**** Provided data

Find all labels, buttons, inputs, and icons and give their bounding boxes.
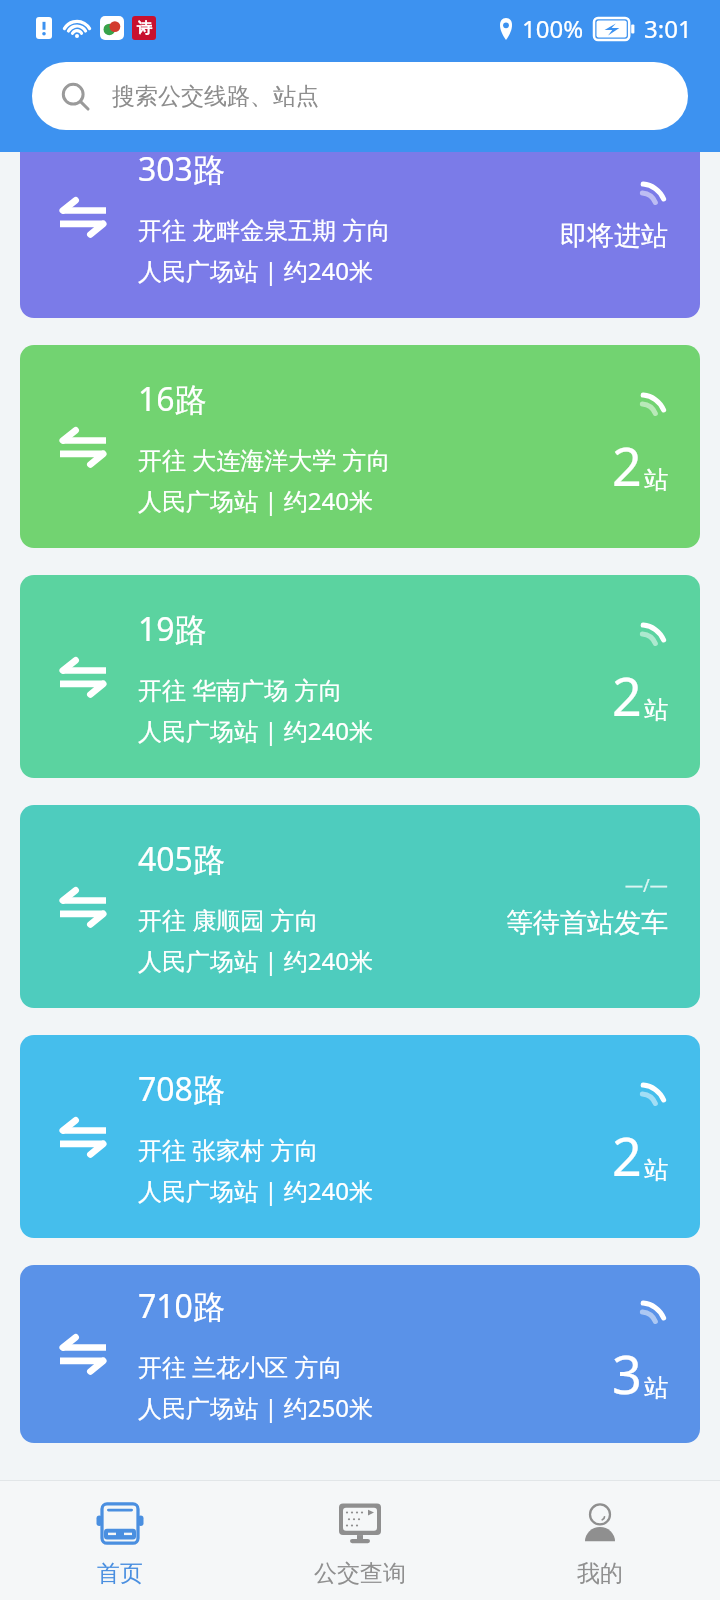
button[interactable]: 710路 <box>20 1265 700 1443</box>
staticText: 开往 张家村 方向 <box>138 1133 319 1166</box>
button[interactable]: 16路 <box>20 345 700 548</box>
staticText: 人民广场站 | 约240米 <box>138 1174 373 1207</box>
staticText: 开往 大连海洋大学 方向 <box>138 443 391 476</box>
button[interactable]: 405路 <box>20 805 700 1008</box>
staticText: 开往 兰花小区 方向 <box>138 1350 343 1383</box>
staticText: 19路 <box>138 607 207 651</box>
staticText: 等待首站发车 <box>506 906 668 940</box>
staticText: 站 <box>644 1155 668 1185</box>
staticText: 站 <box>644 1373 668 1403</box>
other: 首页 <box>95 1501 145 1549</box>
staticText: 开往 龙畔金泉五期 方向 <box>138 213 391 246</box>
staticText: 开往 康顺园 方向 <box>138 903 319 936</box>
staticText: 首页 <box>97 1559 143 1588</box>
staticText: 站 <box>644 465 668 495</box>
staticText: 2 <box>612 1120 642 1191</box>
button[interactable]: 搜索公交线路、站点 <box>32 62 688 130</box>
button[interactable]: 我的 <box>480 1481 720 1600</box>
staticText: 3:01 <box>644 12 692 45</box>
staticText: 人民广场站 | 约250米 <box>138 1391 373 1424</box>
staticText: 诗 <box>137 19 152 38</box>
staticText: 16路 <box>138 377 207 421</box>
other: 公交查询 <box>335 1501 385 1549</box>
staticText: 2 <box>612 430 642 501</box>
staticText: 303路 <box>138 152 225 191</box>
button[interactable]: 首页 <box>0 1481 240 1600</box>
staticText: 人民广场站 | 约240米 <box>138 484 373 517</box>
staticText: 2 <box>612 660 642 731</box>
staticText: 人民广场站 | 约240米 <box>138 254 373 287</box>
other: 我的 <box>575 1501 625 1549</box>
button[interactable]: 19路 <box>20 575 700 778</box>
staticText: 我的 <box>577 1559 623 1588</box>
staticText: 405路 <box>138 837 225 881</box>
staticText: 人民广场站 | 约240米 <box>138 944 373 977</box>
button[interactable]: 公交查询 <box>240 1481 480 1600</box>
button[interactable]: 708路 <box>20 1035 700 1238</box>
staticText: 即将进站 <box>560 219 668 253</box>
staticText: 人民广场站 | 约240米 <box>138 714 373 747</box>
staticText: 708路 <box>138 1067 225 1111</box>
button[interactable]: 303路 <box>20 152 700 318</box>
staticText: 710路 <box>138 1284 225 1328</box>
staticText: —/— <box>625 873 668 898</box>
staticText: 100% <box>522 12 584 45</box>
staticText: 公交查询 <box>314 1559 406 1588</box>
staticText: 开往 华南广场 方向 <box>138 673 343 706</box>
staticText: 3 <box>612 1338 642 1409</box>
staticText: 搜索公交线路、站点 <box>112 82 319 111</box>
staticText: 站 <box>644 695 668 725</box>
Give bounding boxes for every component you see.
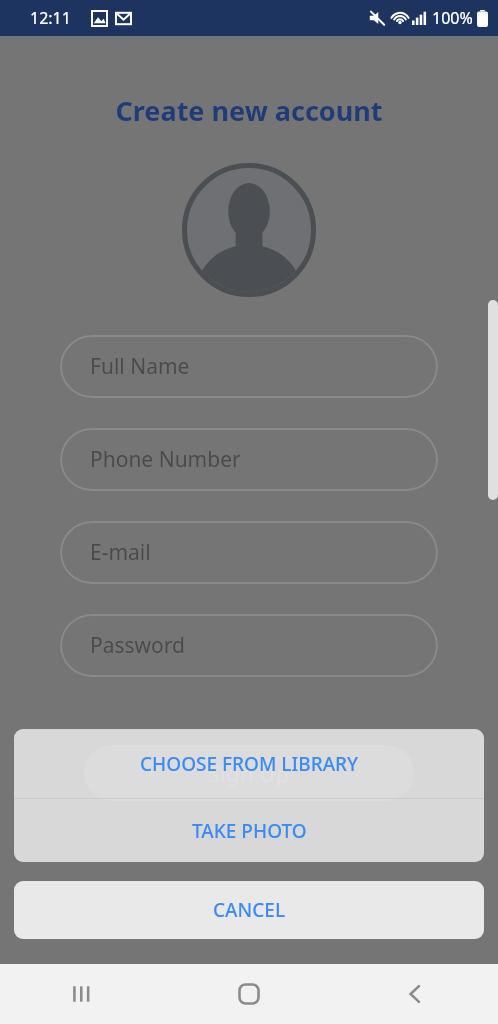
button[interactable]: Profile photo — [182, 163, 316, 297]
staticText: 12:11 — [30, 7, 71, 29]
button[interactable]: Home — [166, 964, 332, 1024]
staticText: Password — [90, 631, 185, 660]
staticText: CHOOSE FROM LIBRARY — [140, 751, 359, 777]
button[interactable]: CHOOSE FROM LIBRARY — [14, 729, 484, 798]
button[interactable]: Phone Number — [60, 428, 438, 491]
button[interactable]: Back — [332, 964, 498, 1024]
staticText: E-mail — [90, 538, 151, 567]
button[interactable]: Recent apps — [0, 964, 166, 1024]
button[interactable]: TAKE PHOTO — [14, 799, 484, 862]
button[interactable]: E-mail — [60, 521, 438, 584]
button[interactable]: Sign Up — [84, 745, 414, 801]
button[interactable]: Full Name — [60, 335, 438, 398]
staticText: TAKE PHOTO — [192, 818, 307, 844]
staticText: Create new account — [0, 92, 498, 129]
button[interactable]: CANCEL — [14, 881, 484, 939]
staticText: Full Name — [90, 352, 190, 381]
staticText: CANCEL — [213, 897, 286, 923]
button[interactable]: Password — [60, 614, 438, 677]
staticText: 100% — [432, 7, 473, 29]
staticText: Phone Number — [90, 445, 241, 474]
staticText: Sign Up — [208, 758, 290, 788]
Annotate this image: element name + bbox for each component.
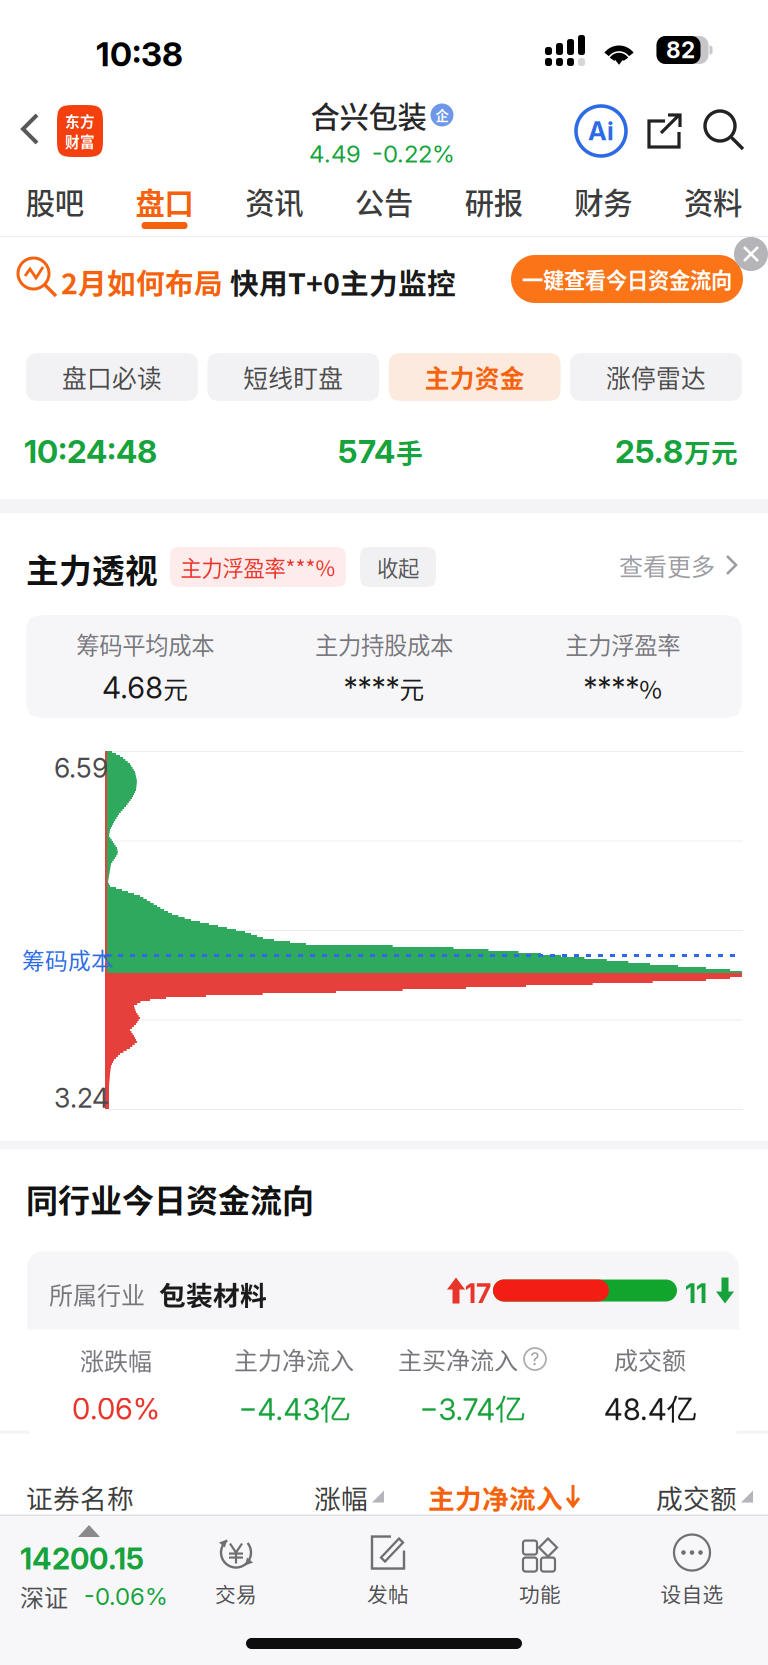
- staticText: 主力透视: [26, 545, 158, 592]
- staticText: 筹码平均成本: [76, 627, 214, 661]
- staticText: 股吧: [26, 180, 84, 222]
- button[interactable]: 股吧: [0, 176, 110, 236]
- staticText: 0.06%: [72, 1391, 160, 1427]
- staticText: 3.24: [54, 1082, 109, 1114]
- staticText: 设自选: [660, 1578, 724, 1608]
- staticText: 涨停雷达: [606, 359, 706, 395]
- staticText: 10:24:48: [24, 432, 157, 471]
- button[interactable]: 一键查看今日资金流向: [511, 255, 743, 303]
- staticText: 主买净流入: [398, 1342, 518, 1376]
- staticText: %: [639, 670, 662, 706]
- button[interactable]: 主力资金: [389, 353, 561, 401]
- button[interactable]: 交易: [160, 1523, 312, 1619]
- button[interactable]: 搜索: [694, 86, 756, 176]
- staticText: 盘口必读: [62, 359, 162, 395]
- staticText: 查看更多: [619, 548, 715, 582]
- staticText: 合兴包装: [310, 94, 426, 136]
- staticText: 功能: [519, 1578, 561, 1608]
- staticText: 主力资金: [425, 359, 525, 395]
- staticText: -0.22%: [372, 139, 455, 168]
- button[interactable]: 东方财富: [57, 86, 103, 176]
- staticText: 财务: [574, 180, 632, 222]
- staticText: 82: [666, 36, 695, 64]
- staticText: 主力浮盈率: [565, 627, 680, 661]
- button[interactable]: 发帖: [312, 1523, 464, 1619]
- staticText: 快用T+0主力监控: [230, 261, 456, 302]
- button[interactable]: 盘口必读: [26, 353, 198, 401]
- staticText: 25.8: [615, 432, 683, 471]
- staticText: 主力净流入: [234, 1342, 354, 1376]
- staticText: 主力浮盈率***%: [180, 552, 336, 582]
- staticText: 同行业今日资金流向: [26, 1176, 314, 1222]
- staticText: −3.74亿: [420, 1390, 524, 1427]
- staticText: -0.06%: [84, 1582, 168, 1611]
- button[interactable]: 收起: [360, 547, 436, 587]
- staticText: 元: [400, 670, 424, 706]
- staticText: 574: [338, 432, 395, 471]
- button[interactable]: 关闭: [734, 237, 768, 271]
- staticText: 深证: [20, 1579, 68, 1614]
- staticText: ****: [344, 670, 400, 706]
- staticText: 48.4亿: [604, 1390, 696, 1427]
- staticText: 东方: [65, 110, 95, 132]
- staticText: 涨跌幅: [80, 1342, 152, 1377]
- staticText: 所属行业: [49, 1276, 145, 1311]
- staticText: 交易: [215, 1578, 257, 1608]
- staticText: 收起: [377, 552, 419, 582]
- staticText: 主力净流入: [428, 1478, 563, 1516]
- staticText: 资料: [684, 180, 742, 222]
- staticText: 主力持股成本: [315, 627, 453, 661]
- button[interactable]: 功能: [464, 1523, 616, 1619]
- button[interactable]: 资料: [658, 176, 768, 236]
- button[interactable]: 涨停雷达: [570, 353, 742, 401]
- staticText: 万元: [684, 432, 738, 471]
- button[interactable]: 分享: [634, 86, 694, 176]
- staticText: 元: [163, 670, 188, 706]
- button[interactable]: 深证指数: [4, 1523, 180, 1619]
- staticText: 一键查看今日资金流向: [522, 264, 732, 294]
- staticText: 筹码成本: [22, 943, 114, 976]
- staticText: 17: [465, 1278, 491, 1310]
- button[interactable]: 研报: [439, 176, 548, 236]
- staticText: ****: [583, 670, 639, 706]
- staticText: 发帖: [367, 1578, 409, 1608]
- staticText: 研报: [465, 180, 523, 222]
- staticText: 14200.15: [20, 1541, 144, 1576]
- staticText: −4.43亿: [238, 1390, 350, 1427]
- staticText: 证券名称: [26, 1478, 134, 1516]
- button[interactable]: 设自选: [616, 1523, 768, 1619]
- button[interactable]: AI 助手: [570, 86, 632, 176]
- staticText: 涨幅: [314, 1478, 368, 1516]
- button[interactable]: 资讯: [219, 176, 329, 236]
- button[interactable]: 查看更多: [552, 537, 738, 593]
- staticText: 盘口: [136, 180, 194, 222]
- staticText: 手: [396, 432, 423, 471]
- button[interactable]: 返回: [0, 86, 62, 176]
- staticText: 财富: [65, 130, 95, 152]
- staticText: 成交额: [656, 1478, 737, 1516]
- staticText: 6.59: [54, 752, 108, 784]
- staticText: 4.68: [102, 670, 163, 706]
- button[interactable]: 财务: [548, 176, 658, 236]
- staticText: 企: [436, 105, 448, 125]
- staticText: 10:38: [96, 34, 183, 74]
- button[interactable]: 公告: [329, 176, 439, 236]
- button[interactable]: 盘口: [110, 176, 219, 236]
- staticText: 11: [685, 1278, 707, 1310]
- staticText: ?: [530, 1348, 540, 1370]
- staticText: 公告: [355, 180, 413, 222]
- staticText: 资讯: [245, 180, 303, 222]
- staticText: 4.49: [309, 139, 361, 168]
- staticText: 短线盯盘: [243, 359, 343, 395]
- staticText: 包装材料: [159, 1274, 267, 1313]
- staticText: Ai: [588, 116, 614, 146]
- staticText: 成交额: [614, 1342, 686, 1376]
- button[interactable]: 短线盯盘: [207, 353, 379, 401]
- staticText: 2月如何布局: [61, 261, 223, 302]
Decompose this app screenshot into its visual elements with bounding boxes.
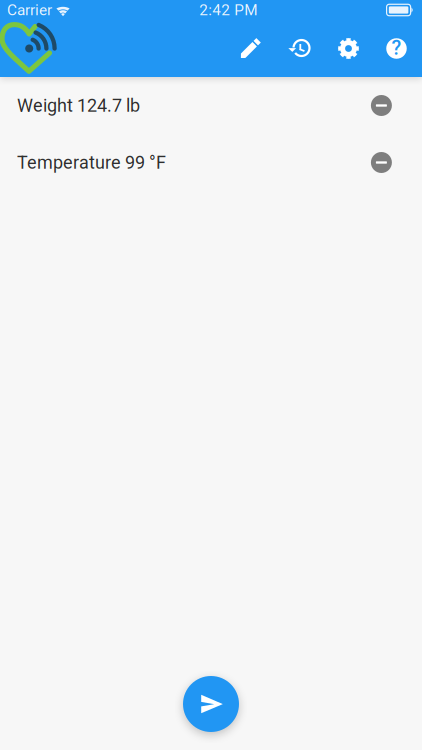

********

Task item:
In the entries above, locate every line with the word "component" and copy it.

Task result:
Give bounding boxes for every component you see.
Annotate this image: element name + bbox for each component.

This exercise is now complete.